Goals

  1. Improve our code from last week
  2. Get started on plotting

set up

load packages

library(tidyverse) # for readr, dplyr and ggplot
library(here) # to help with specifying file paths
library(papaja) # for theme_apa()  
library(ggeasy) # for easy customisation of ggplots

read the data

sdmp <- read_csv(here("data", "ReplicationProcessedfinaldata04202018.csv")) 
mahaD <- read_csv(here("data", "MahaDandCIs.csv"))

improving our code from last week

rounding things

When calculating our participant demographics and means/SDs last week, we got many more decimal places than we need.

sdmp %>% 
  filter(sex == "0") %>% 
  summarise(count = n(), percent =  100 * n()/ nrow(sdmp)) 
## # A tibble: 1 x 2
##   count percent
##   <int>   <dbl>
## 1  7909    54.9

To round to just 2 decimal places, we can use round() from base R. To use this function, we write round(x, number of digits), where x is the value we want to round.
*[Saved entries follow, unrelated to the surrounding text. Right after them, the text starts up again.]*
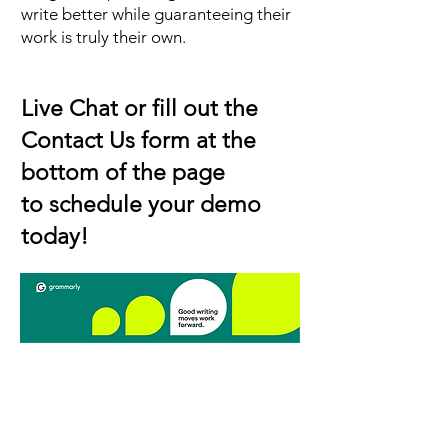
write better while guaranteeing their
work is truly their own.
Live Chat or fill out the
Contact Us form at the
bottom of the page
to schedule your demo
today!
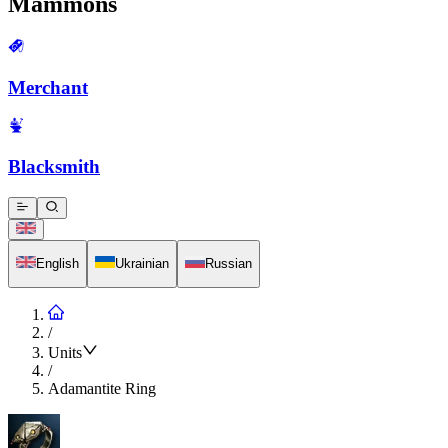
Mammons
Merchant
Blacksmith
English
Ukrainian
Russian
/
Units
/
Adamantite Ring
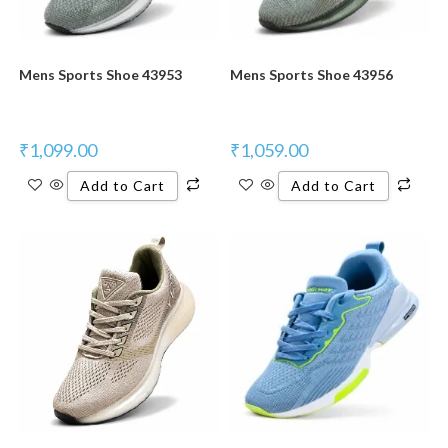
Mens Sports Shoe 43953
Mens Sports Shoe 43956
₹
1,099.00
₹
1,059.00
Add to Cart
Add to Cart
New Product
New Product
It was a little difficult to first learn to use round() in an expression with multiple parts and brackets. At first I put the number of digits in the wrong place, like this, and I was stumped about why I was not getting the correct output.

sdmp %>% 
  filter(sex == "0") %>% 
  summarise(count = n(), percent =  round(100 * n()/ nrow(sdmp)), 2)
## # A tibble: 1 x 3
##   count percent   `2`
##   <int>   <dbl> <dbl>
## 1  7909      55     2

But I eventually got the right code by looking at the examples in the R Documentation and thinking carefully about what “x” is in my context - 100 * n()/ nrow(sdmp).

sdmp %>% 
  filter(sex == "0") %>% 
  summarise(count = n(), percent =  round(100 * n()/ nrow(sdmp), 2))
## # A tibble: 1 x 2
##   count percent
##   <int>   <dbl>
## 1  7909    54.9

Perhaps if I had tried applying round() in different and more simple contexts (e.g., rounding a single number), I would have been able to troubleshoot this issue more quickly.

recoding things

We were unsure about why we need backticks around the variable values when using recode(). We googled this and asked our instructors but were unable to find a clear answer. Therefore we followed Jenny S’s advice to use case_when() from the dplyr package instead of recode(). Here, we are telling R that if sex is exactly equal to 0, it should be recoded to female, and if sex is exactly equal to 1, it should be recoded to male.

sdmp <- sdmp %>% 
  mutate(sex = case_when(sex == 0 ~ "female", 
                         sex == 1 ~ "male"))

making figures

figure 2: actual partner age

Our goal is to reproduce the following plot from page 418 of our paper.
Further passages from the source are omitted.